GitHub is deployed on multiple Kubernetes Clusters and also on physical servers. As the deployment process impacts the GitHub customers and the internal users, safeguarding deployment reliability was critical for the team. The GitHub engineering team started fetching data from the deployment tools in order to fully understand the problem space:
- CI/CD builds duration
- Duration of individual steps of the deployment pipeline
- The total duration of the deployment pipeline
- The final state of a deployment pipeline
- Number of rolled back deployments
- Occurrences of deployment retries in any of the steps of the pipeline
The team also analyzed some general metrics, such as the time taken for a pull request to merge along with the number of pull requests deployed/merged. Many of these metrics collected align with the four key metrics identified in Forsgren et al’s "Accelerate" that differentiate between low, medium and high software delivery performers: lead time, deployment frequency, mean time to restore (MTTR) and change failure percentage.

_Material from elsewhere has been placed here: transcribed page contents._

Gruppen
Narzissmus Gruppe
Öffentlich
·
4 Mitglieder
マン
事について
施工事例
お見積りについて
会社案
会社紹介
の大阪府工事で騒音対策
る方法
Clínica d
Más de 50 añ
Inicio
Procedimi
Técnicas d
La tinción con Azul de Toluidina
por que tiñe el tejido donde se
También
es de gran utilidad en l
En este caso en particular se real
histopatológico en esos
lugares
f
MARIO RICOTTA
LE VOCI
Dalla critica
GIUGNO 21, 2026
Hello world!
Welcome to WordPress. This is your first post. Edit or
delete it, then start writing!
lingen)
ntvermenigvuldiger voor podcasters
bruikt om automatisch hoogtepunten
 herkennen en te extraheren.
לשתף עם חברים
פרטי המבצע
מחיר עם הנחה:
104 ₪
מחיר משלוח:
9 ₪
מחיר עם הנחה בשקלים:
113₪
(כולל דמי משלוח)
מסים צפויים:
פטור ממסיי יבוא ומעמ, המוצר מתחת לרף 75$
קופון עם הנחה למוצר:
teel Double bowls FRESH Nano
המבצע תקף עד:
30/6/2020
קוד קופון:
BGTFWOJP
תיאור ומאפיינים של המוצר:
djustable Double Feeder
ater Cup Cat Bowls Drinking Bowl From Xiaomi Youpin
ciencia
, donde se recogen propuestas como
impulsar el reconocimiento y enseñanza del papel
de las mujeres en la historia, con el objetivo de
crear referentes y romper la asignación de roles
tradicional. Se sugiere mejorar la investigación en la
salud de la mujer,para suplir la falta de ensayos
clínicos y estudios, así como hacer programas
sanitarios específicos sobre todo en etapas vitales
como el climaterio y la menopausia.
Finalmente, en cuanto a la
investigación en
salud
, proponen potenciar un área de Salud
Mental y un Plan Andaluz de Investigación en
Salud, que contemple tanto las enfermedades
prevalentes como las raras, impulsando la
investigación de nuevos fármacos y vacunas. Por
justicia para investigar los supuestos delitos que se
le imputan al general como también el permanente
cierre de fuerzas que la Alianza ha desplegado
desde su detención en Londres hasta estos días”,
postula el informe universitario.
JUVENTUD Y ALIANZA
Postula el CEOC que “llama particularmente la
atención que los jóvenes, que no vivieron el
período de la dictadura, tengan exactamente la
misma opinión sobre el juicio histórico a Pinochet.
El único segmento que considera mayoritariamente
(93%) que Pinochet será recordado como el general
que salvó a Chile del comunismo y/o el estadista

As the customer-facing GitHub is a monolithic Ruby on Rails app that is deployed onto Kubernetes, the team has to start the pods in multiple Kubernetes clusters when deploying a new version. The blog cited a situation where the deploy tooling did not provide much information, making it important to look into Kubernetes for the issue resolution.
"We introduced changes to our tooling to provide better information on a deployment while it is being rolled out and proactively providing specific lower level information in case of failures, which includes a view of the Kubernetes events without the need to directly access Kubernetes itself."
The GitHub engineering team also started tracking several Service Level Objectives (SLOs) with deployments. Unlike the traditional way of using SLOs for a web application's success rate or latency, this approach with SLOs allowed the team to shift their focus towards improving the production deployment process.
As discussed in a recent Failover Conf talk by Danyel Fisher and Liz Fong-Jones, Pitfalls in Measuring SLOs, collecting and analyzing this data is not trivial. The Google Site Reliability Engineering books (made freely available online) are still the recommended starting point for readers interested in learning more.
At GitHub a dedicated team is responsible for the continuous deployment of applications, which helps deploy applications and develop the best practices. The SLOs help the team with prioritization to ensure reliable shipping of more features and improvement deployments in a given day.
The Building GitHub blog series provides a deep dive into GitHub Engineering Organization, showing how teams across the organization have been working together behind the scenes. The posts in the series started back in Q3 2020. A previous post in the series described how the teams improved deployment experience at github.com.